According to the tweet, “members made history today (15 February) when the General Council agreed by consensus to select Ngozi Okonjo-Iweala of Nigeria as the organization’s seventh Director-General.”
Upon resumption on 1 March, Dr Okonjo-Iweala will become the first woman and the first African to be chosen as Director-General. Her term, renewable, will expire on 31 August 2025.
“This is a very significant moment for the WTO. On behalf of the General Council, I extend our warmest congratulations to Dr Ngozi Okonjo-Iweala on her appointment as the WTO’s next Director-General and formally welcome her to this General Council meeting,” said General Council Chair David Walker of New Zealand who, together with co-facilitators Amb. Dacio Castillo (Honduras) and Amb. Harald Aspelund (Iceland) led the nine-month DG selection process.
“Dr Ngozi, on behalf of all members I wish to sincerely thank you for your graciousness in these exceptional months, and for your patience. We look forward to collaborating closely with you, Dr Ngozi, and I am certain that all members will work with you constructively during your tenure as Director-General to shape the future of this organization,” he added.
The elated Okonjo-Iweala said a key priority for her would be to work with members to quickly address the economic and health consequences brought about by the COVID-19 pandemic.
“I am honoured to have been selected by WTO members as WTO Director-General,” said Dr Okonjo-Iweala. “A strong WTO is vital if we are to recover fully and rapidly from the devastation wrought by the COVID-19 pandemic. I look forward to working with members to shape and implement the policy responses we need to get the global economy going again. Our organization faces a great many challenges but working together we can collectively make the WTO stronger, more agile and better adapted to the realities of today.”
The General Council decision follows months of uncertainty which arose when the United States initially refused to join the consensus around Dr Okonjo-Iweala and threw its support behind Trade Minister Yoo Myung-hee of the Republic of Korea. But following Ms Yoo’s decision on 5 February to withdraw her candidacy, the administration of newly elected US President Joseph R. Biden Jr. dropped the US objection and announced instead that Washington extends its “strong support” to the candidacy of Dr Okonjo-Iweala.
Amb. Walker extended his thanks to all eight of the candidates who participated in the selection process and particularly to Ms Yoo “for her ongoing commitment to and support for the multilateral trading system and for the WTO”.

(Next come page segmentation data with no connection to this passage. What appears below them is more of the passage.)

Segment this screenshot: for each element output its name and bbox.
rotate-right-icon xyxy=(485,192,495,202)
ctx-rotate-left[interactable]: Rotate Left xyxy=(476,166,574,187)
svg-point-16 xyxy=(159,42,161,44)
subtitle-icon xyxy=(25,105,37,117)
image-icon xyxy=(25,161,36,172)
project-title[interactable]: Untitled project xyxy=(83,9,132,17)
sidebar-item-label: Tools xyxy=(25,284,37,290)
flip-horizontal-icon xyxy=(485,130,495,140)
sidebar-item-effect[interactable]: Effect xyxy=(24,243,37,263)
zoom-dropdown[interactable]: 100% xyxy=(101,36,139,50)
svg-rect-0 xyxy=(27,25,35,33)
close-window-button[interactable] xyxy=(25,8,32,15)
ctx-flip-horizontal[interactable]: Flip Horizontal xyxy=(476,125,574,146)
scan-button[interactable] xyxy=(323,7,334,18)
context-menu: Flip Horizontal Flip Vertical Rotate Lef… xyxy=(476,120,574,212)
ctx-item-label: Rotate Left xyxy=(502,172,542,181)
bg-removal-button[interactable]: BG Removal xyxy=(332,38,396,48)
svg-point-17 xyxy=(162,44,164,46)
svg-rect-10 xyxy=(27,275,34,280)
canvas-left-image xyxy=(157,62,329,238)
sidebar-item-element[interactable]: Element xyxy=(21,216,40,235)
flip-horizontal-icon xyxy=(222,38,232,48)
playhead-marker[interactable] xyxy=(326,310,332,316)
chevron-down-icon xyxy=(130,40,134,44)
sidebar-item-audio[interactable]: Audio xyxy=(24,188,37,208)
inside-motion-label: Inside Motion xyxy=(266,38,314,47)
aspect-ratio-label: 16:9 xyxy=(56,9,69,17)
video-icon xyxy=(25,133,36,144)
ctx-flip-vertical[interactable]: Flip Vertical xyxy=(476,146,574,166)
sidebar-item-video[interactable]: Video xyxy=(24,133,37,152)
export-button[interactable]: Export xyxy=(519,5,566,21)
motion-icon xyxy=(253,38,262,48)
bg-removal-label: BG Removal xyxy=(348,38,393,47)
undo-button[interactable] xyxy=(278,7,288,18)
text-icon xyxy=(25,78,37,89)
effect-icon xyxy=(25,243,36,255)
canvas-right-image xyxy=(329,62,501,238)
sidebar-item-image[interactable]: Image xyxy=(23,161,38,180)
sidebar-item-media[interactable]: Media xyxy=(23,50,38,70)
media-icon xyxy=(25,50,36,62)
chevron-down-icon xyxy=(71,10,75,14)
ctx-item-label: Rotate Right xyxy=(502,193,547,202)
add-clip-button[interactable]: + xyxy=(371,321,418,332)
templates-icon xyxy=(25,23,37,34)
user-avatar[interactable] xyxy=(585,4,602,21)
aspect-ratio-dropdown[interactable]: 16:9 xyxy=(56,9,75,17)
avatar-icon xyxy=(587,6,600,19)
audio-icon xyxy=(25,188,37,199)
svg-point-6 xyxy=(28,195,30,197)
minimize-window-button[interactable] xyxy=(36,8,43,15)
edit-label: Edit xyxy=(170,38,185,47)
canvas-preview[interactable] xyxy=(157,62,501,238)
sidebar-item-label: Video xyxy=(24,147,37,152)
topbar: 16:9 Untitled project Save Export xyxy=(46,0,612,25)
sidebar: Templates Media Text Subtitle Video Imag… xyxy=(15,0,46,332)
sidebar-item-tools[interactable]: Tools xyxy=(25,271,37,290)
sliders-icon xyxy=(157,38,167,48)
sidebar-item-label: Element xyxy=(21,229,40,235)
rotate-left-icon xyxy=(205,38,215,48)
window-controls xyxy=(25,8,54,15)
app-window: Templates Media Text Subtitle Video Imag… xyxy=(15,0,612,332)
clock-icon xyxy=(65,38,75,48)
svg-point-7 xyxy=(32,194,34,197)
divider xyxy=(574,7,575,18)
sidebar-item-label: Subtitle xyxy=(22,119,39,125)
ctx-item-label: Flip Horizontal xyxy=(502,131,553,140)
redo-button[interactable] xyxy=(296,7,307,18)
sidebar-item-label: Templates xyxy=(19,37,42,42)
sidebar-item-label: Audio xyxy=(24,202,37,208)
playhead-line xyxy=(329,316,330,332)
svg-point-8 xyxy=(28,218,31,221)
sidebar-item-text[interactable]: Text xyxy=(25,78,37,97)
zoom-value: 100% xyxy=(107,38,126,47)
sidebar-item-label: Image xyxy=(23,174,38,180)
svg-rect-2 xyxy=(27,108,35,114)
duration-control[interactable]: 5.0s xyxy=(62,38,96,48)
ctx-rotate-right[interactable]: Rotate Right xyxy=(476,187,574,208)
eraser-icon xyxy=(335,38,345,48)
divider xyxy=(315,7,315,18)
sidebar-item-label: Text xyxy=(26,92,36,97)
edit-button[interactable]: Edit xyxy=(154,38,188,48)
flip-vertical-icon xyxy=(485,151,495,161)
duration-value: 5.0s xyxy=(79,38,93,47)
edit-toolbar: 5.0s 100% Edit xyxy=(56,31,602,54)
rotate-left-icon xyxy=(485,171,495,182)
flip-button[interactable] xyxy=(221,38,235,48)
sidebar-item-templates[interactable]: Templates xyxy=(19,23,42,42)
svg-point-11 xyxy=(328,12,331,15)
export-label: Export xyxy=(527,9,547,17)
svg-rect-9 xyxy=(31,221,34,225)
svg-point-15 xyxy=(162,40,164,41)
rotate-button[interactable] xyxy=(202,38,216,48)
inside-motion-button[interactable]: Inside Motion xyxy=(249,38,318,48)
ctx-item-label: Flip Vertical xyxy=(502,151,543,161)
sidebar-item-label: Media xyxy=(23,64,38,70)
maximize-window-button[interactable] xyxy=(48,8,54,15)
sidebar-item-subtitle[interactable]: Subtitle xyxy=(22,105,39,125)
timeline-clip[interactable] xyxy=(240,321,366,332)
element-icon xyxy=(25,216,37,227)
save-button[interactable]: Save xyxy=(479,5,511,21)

The General Council agreed on 31 July that there would be three stages of consultations held over a two-month period commencing 7 September.
During these confidential consultations, the field of candidates was narrowed from eight to five and then two. On 28 October, General Council Chair David Walker of New Zealand had informed members that based on consultations with all delegations Dr Okonjo-Iweala was best poised to attain consensus of the 164 WTO members and that she had the deepest and the broadest support among the membership.
At that meeting, the United States under President Donald Trump was the only WTO member which said it could not join the consensus.